But there is also something else, I think. Since I’ve been back to work after my 2 ½ weeks off it’s been oh so hard. Something beyond the usual settling back into routines, something beyond the melancholy every-September realisation that you are going to need to get out of bed before it’s light again. I have been dog tired by the end of the working day (something I was managing better in the peak of summer). Too tired to walk the dog, to cook dinner, to do all those things I thought I might do after court finished – and that includes writing blog posts. I haven’t regularly gone to bed before the children since they were wee babies, when I used to nap until 9pm and get up again to finish my prep. But throughout September I’ve been intermittently giving up and putting myself to bed before them, and often sleeping badly when I do. So, blog posts are being pushed down the priority list, some way below doing a good job at work and sleep. I am managing the work just fine, it’s just that the extra bells and whistles are dropping off! I’ve got nothing extra left…

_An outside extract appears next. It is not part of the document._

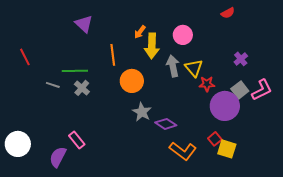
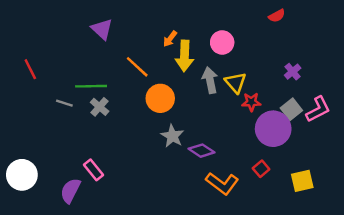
orange line: (113, 55) -> (137, 67), turned -40
yellow square: (227, 149) -> (302, 181), moved, turned -30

It’s not that I don’t have ideas. I’ve got a list of things I want to gripe, vent and ponder about. I’ve even written some of them in draft but got stuck, struggling to find a time when I have enough focus or energy left to wrangle them into shape.
I’m writing this post this morning before court, hoping that doing so will somehow galvanise me into action and that a more substantial blog post will emerge before long, once I’ve got the blogging juices going again. This post is easy, it writes itself with little brain power or concentration. But I am determined to get back to writing something of more value soon.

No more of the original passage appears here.